La Corte di Giustizia dell’Unione Europea ha emesso una sentenza che potrebbe avere ripercussioni significative sull’acciaieria Ilva di Taranto. Secondo la Corte, “in caso di pericoli gravi e rilevanti per l’integrità dell’ambiente e della salute umana”, le attività dell’impianto non possono continuare a beneficiare di proroghe ripetute sulle misure di protezione ambientale richieste. Questo pronunciamento arriva dopo anni in cui l’impatto negativo dell’acciaieria sulla zona circostante è stato oggetto di preoccupazione crescente.
Già nel 2019, la Corte europea dei diritti dell’uomo aveva riconosciuto gli effetti dannosi significativi provocati dall’acciaieria sulla salute degli abitanti locali e sull’ambiente. Nonostante fossero state previste varie misure per ridurre tale impatto sin dal 2012, i termini stabiliti per la loro implementazione sono stati più volte posticipati. Di fronte a questa situazione, numerosi abitanti hanno portato il caso dinanzi al Tribunale di Milano, sollevando dubbi sulla compatibilità delle normative italiane con le direttive europee in materia ambientale.

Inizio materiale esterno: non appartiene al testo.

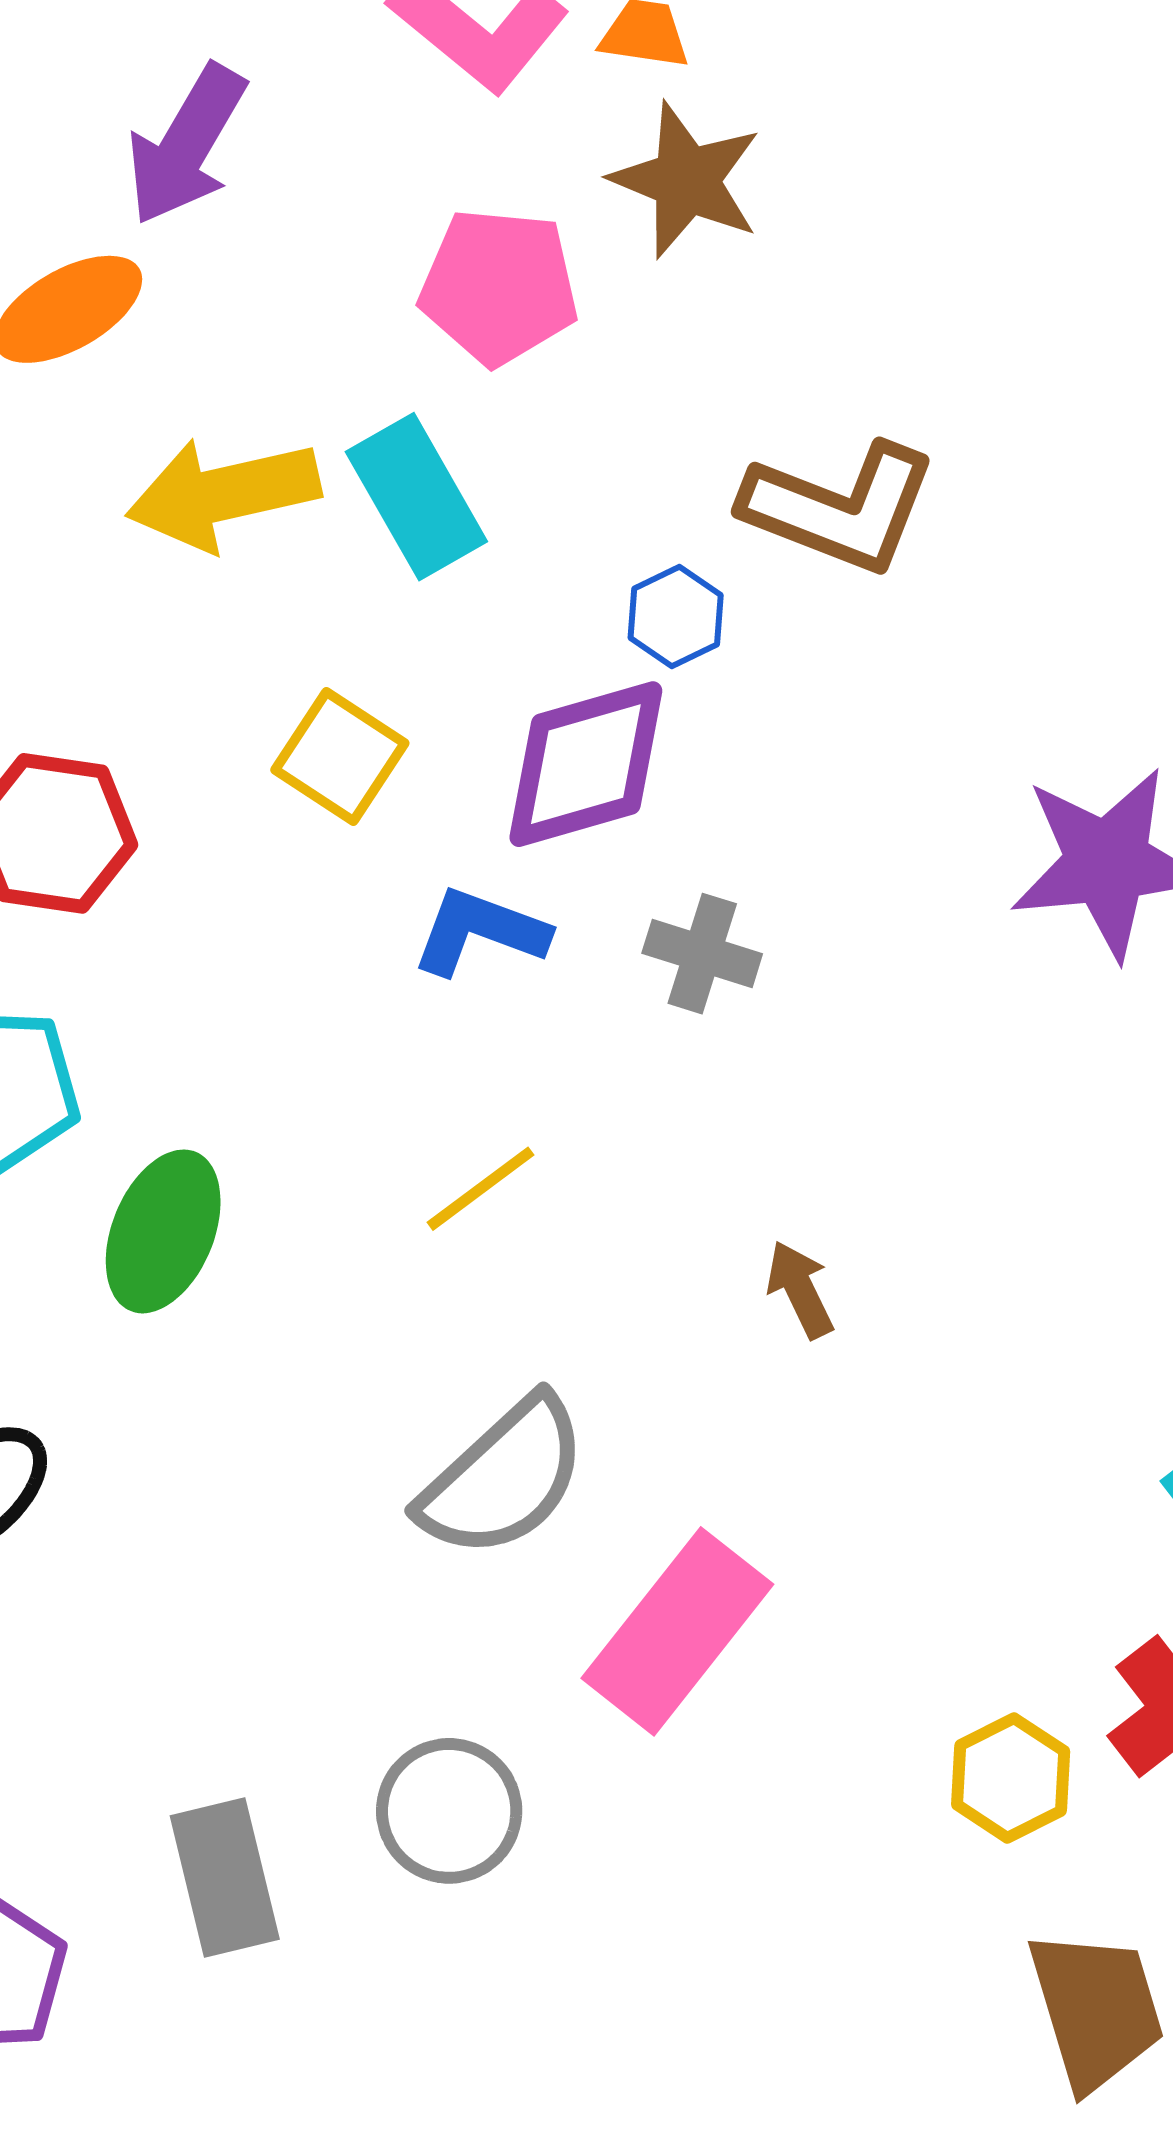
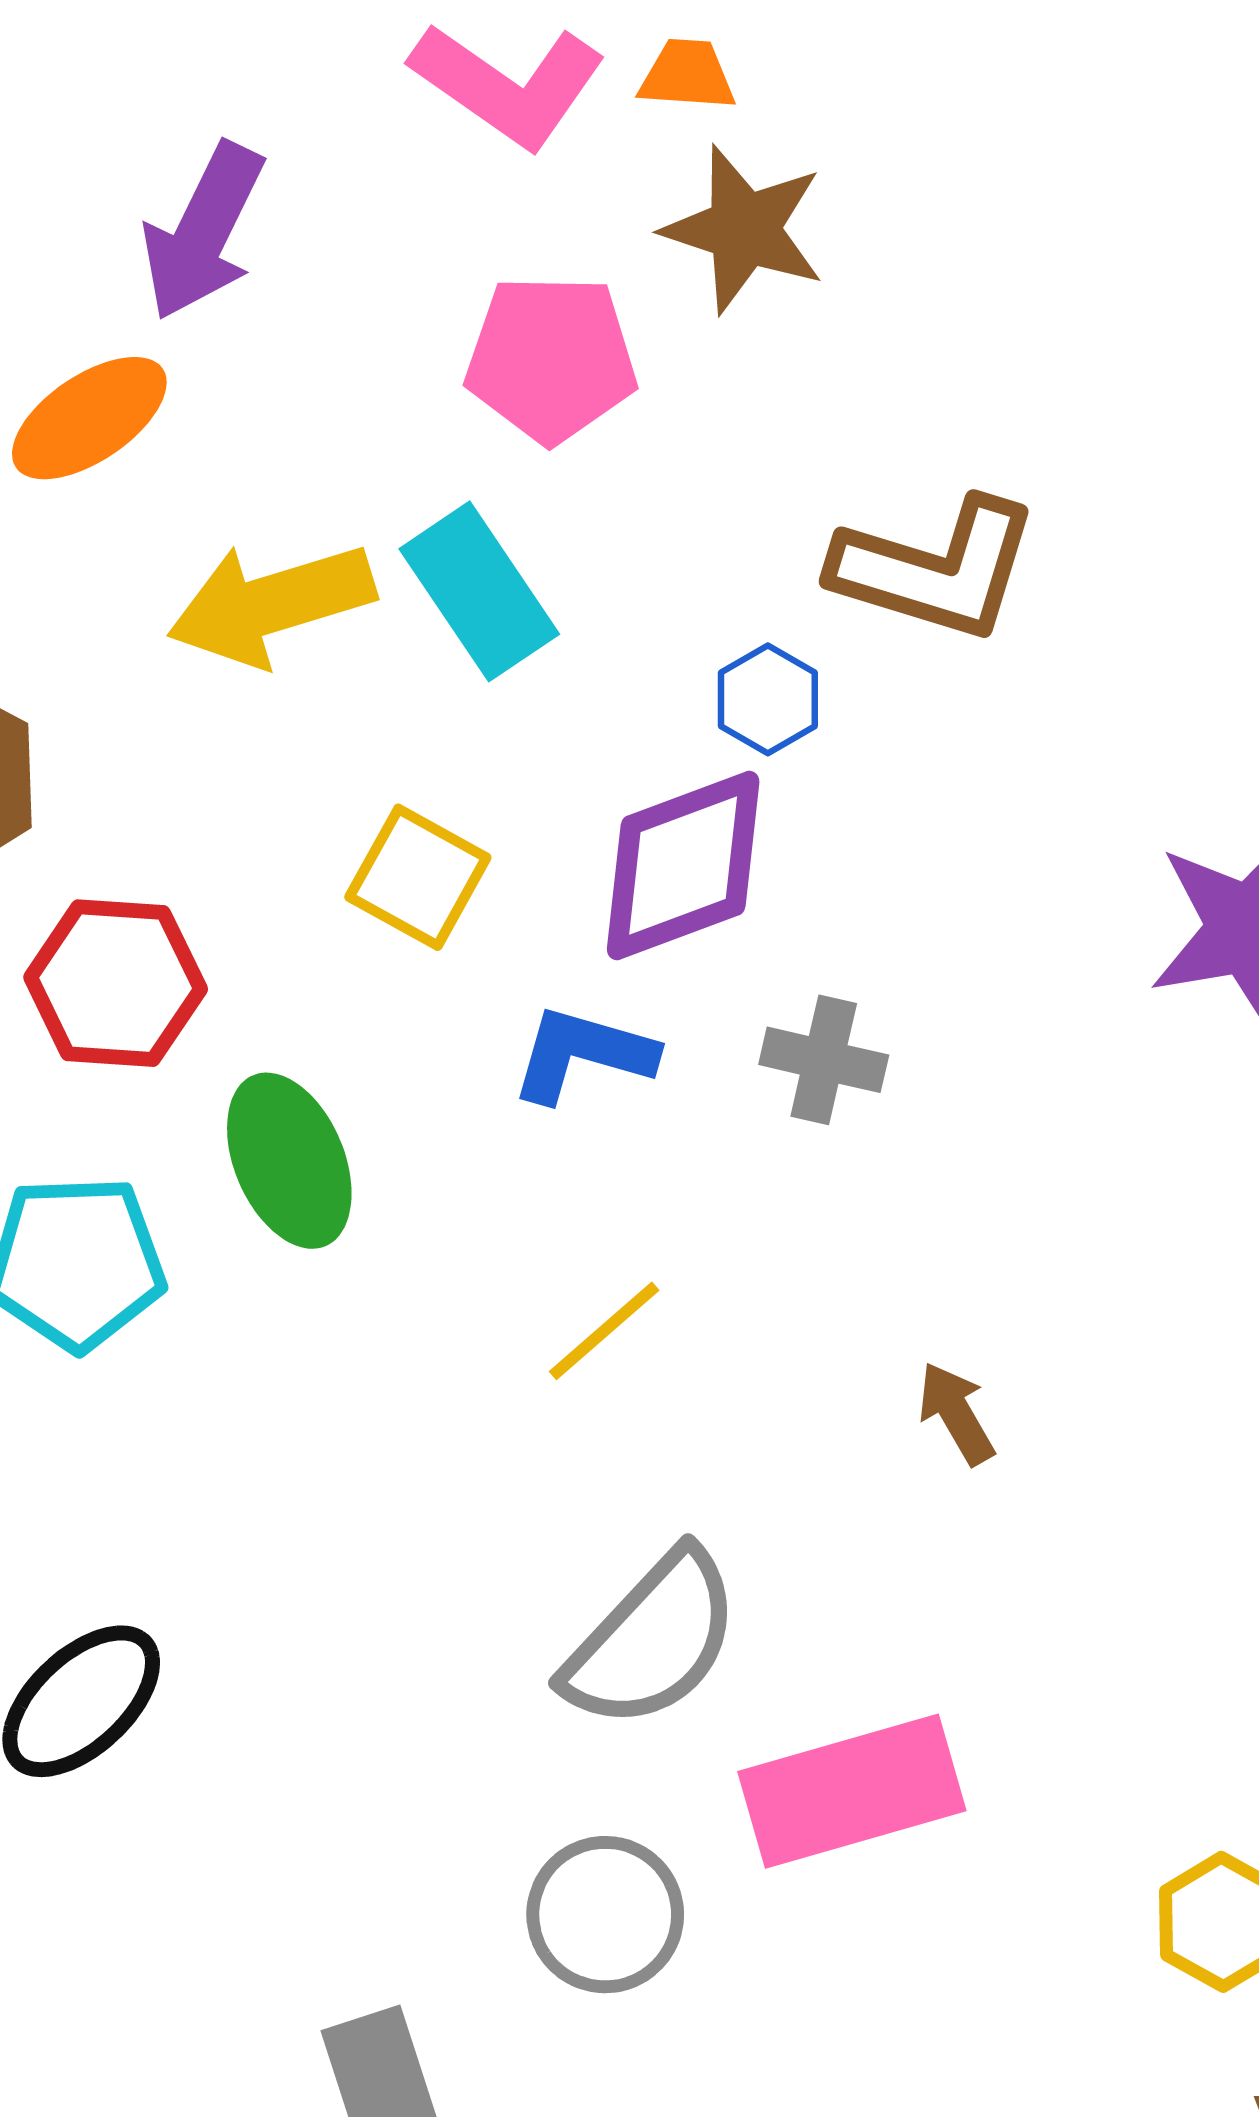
green ellipse: (163, 1231) -> (289, 1161), moved, turned -41
pink rectangle: (677, 1631) -> (852, 1791), turned 40
gray circle: (449, 1811) -> (605, 1915), moved

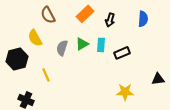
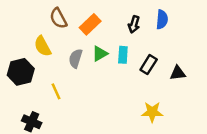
orange rectangle: (85, 14) -> (90, 24), moved
blue semicircle: (143, 19) -> (162, 19), moved
black rectangle: (122, 53) -> (149, 65), turned -35
black triangle: (158, 79) -> (178, 73), moved

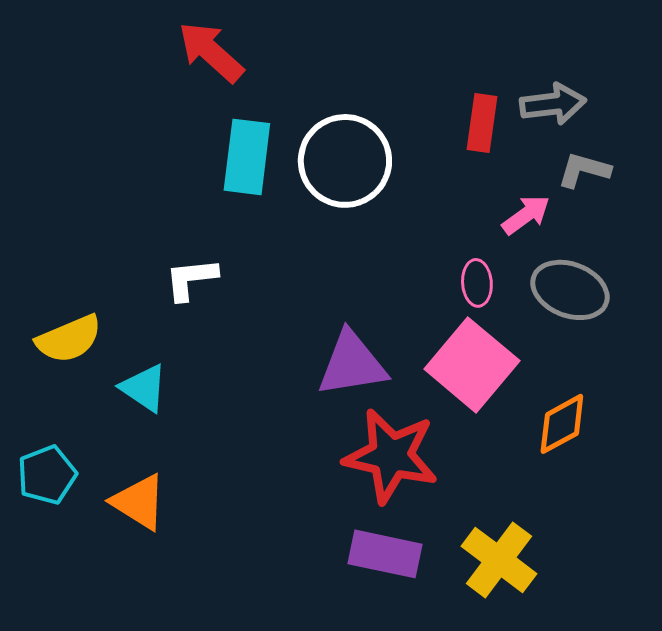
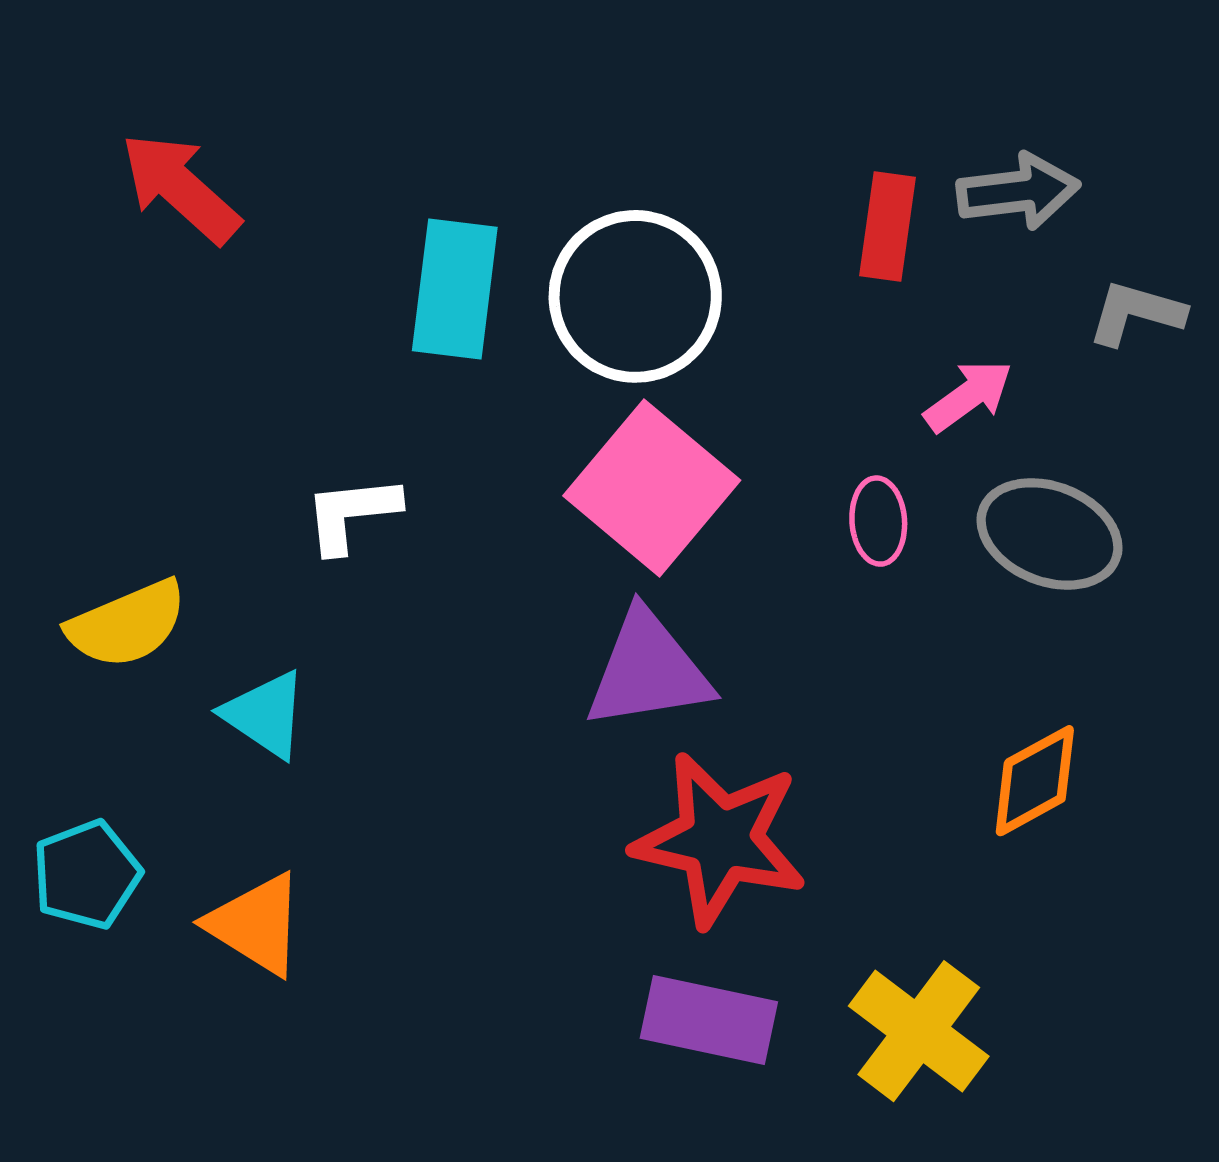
red arrow: (211, 52) -> (180, 188), moved
gray L-shape: (584, 170) -> (1136, 313), moved
pink square: (472, 365) -> (652, 488), moved

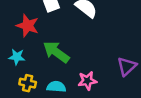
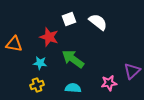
pink star: (87, 81) -> (109, 83), moved
yellow cross: (28, 83) -> (37, 85), moved, turned -32

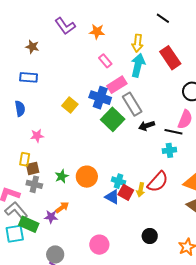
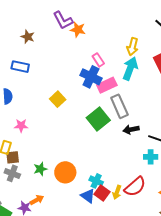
orange star: (97, 32) -> (78, 30), moved
blue cross: (100, 98) -> (91, 77), moved

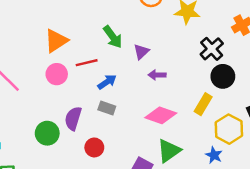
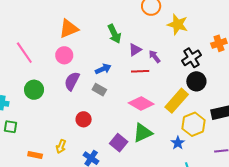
red line: (87, 63) -> (140, 71), moved
purple arrow: (157, 75) -> (155, 56), moved, turned 40
yellow rectangle: (203, 104) -> (177, 101), size x1.4
purple semicircle: (73, 118) -> (72, 81), moved
green circle: (47, 133) -> (34, 90), moved

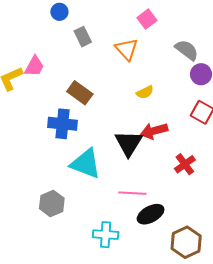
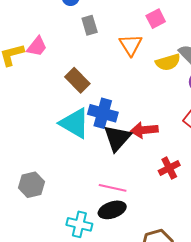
yellow semicircle: (145, 92) -> (168, 62), moved, size x1.4
blue cross: (63, 124) -> (103, 113), moved
cyan triangle: (86, 164) -> (75, 123), moved
black ellipse: (151, 214) -> (112, 210), moved

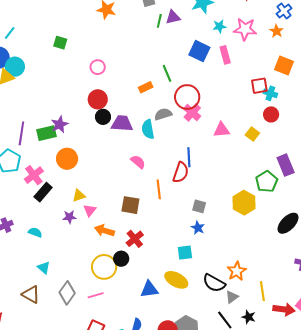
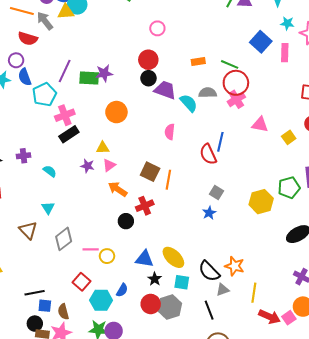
green line: (167, 73) -> (230, 64), moved, turned -60
cyan semicircle: (148, 129) -> (189, 103), turned 132
orange circle: (67, 159) -> (116, 112), moved
pink semicircle: (138, 162) -> (170, 132), turned -140
red semicircle: (181, 172) -> (208, 154), turned 120
orange line: (159, 189) -> (168, 180), moved
cyan square: (185, 253) -> (182, 282), moved
yellow circle: (104, 267) -> (107, 256), moved, size x0.6
orange star: (237, 271) -> (235, 266), turned 30
black star: (249, 317) -> (155, 279), moved

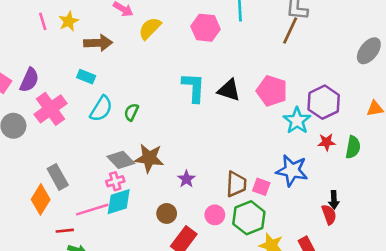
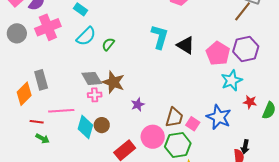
purple hexagon: (324, 102) -> (246, 49), moved
pink cross: (115, 181) -> (95, 95), moved
cyan diamond: (119, 202) -> (85, 127), moved, turned -70
brown circle: (167, 213) -> (102, 125), moved
pink circle: (215, 215) -> (153, 137), size x1.5

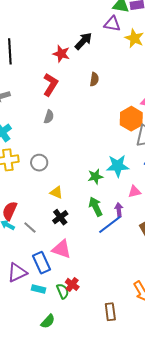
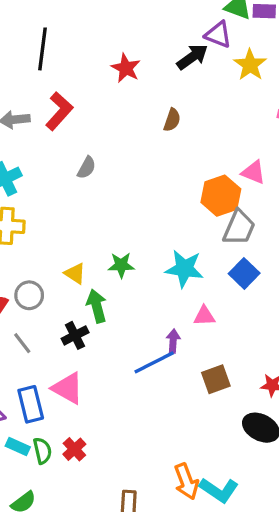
black arrow: (83, 41) -> (192, 57), moved
red L-shape: (50, 85) -> (59, 111), moved
gray circle: (39, 163) -> (29, 295), moved
green star: (95, 176) -> (121, 265), moved
yellow triangle: (56, 192) -> (75, 273), moved
green arrow: (96, 207) -> (97, 306), moved
green semicircle: (63, 291) -> (42, 451), moved

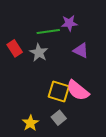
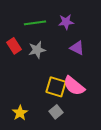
green line: (48, 32) -> (35, 23), moved
gray star: (39, 53) -> (37, 50), turned 30
yellow star: (30, 123) -> (20, 113), moved

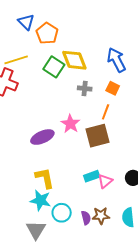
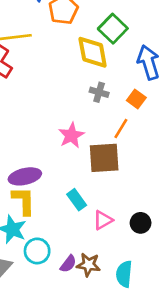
green square: (54, 67) -> (113, 29), moved
purple ellipse: (42, 137) -> (25, 176), moved
cyan rectangle: (92, 176) -> (77, 200), moved, turned 63
purple semicircle: (86, 218) -> (68, 264), turned 40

Direttive europee e normativa italiana
Il cuore della questione giudiziaria riguardava il contrasto tra le normative italiane applicate all’Ilva e la Direttiva 2010/75/UE del Parlamento europeo relativa alle emissioni industriali. Mentre il governo italiano sosteneva che la direttiva non contemplasse esplicitamente una valutazione del danno sanitario causato dalle emissioni industriali, la Corte ha chiarito che il concetto di “inquinamento” comprende sia i danni all’ambiente sia quelli alla salute umana.
Secondo quanto emerso dalla sentenza, il gestore dell’acciaieria avrebbe dovuto valutare gli impatti delle sue attività non solo al momento della richiesta iniziale di autorizzazione ma durante tutto il periodo operativo dell’impianto. Inoltre, è stato evidenziato come le normative specialmente concepite per l’Ilva abbiano permesso un riesame delle autorizzazioni ambientali senza considerare adeguatamente alcune sostanze inquinanti o i loro potenziali effetti nocivi sulla popolazione.
La Corte ha altresì sottolineato che nel processo di riesame delle condizioni operative non si può limitare l’attenzione solo alle sostanze inquinanti teoricamente previste ma bisogna considerare anche quelle effettivamente emesse durante l’esercizio industriale. Ciò contraddice le posizioni precedentemente assunte dall’Ilva e dal governo italiano, aprendo a nuove interpretazioni sulle responsabilità legate alla gestione ambientale degli impianti industriali.
Questa sentenza segna un punto cruciale nella lunga battaglia legale riguardante l’impatto ambientale e sanitario dell’acciaieria Ilva su Taranto e i suoi abitanti. Impone un rigoroso esame delle pratiche operative correnti e pone nuovi standard legali nella tutela della salute pubblica e dell’integrità ambientale nelle aree industrializzate.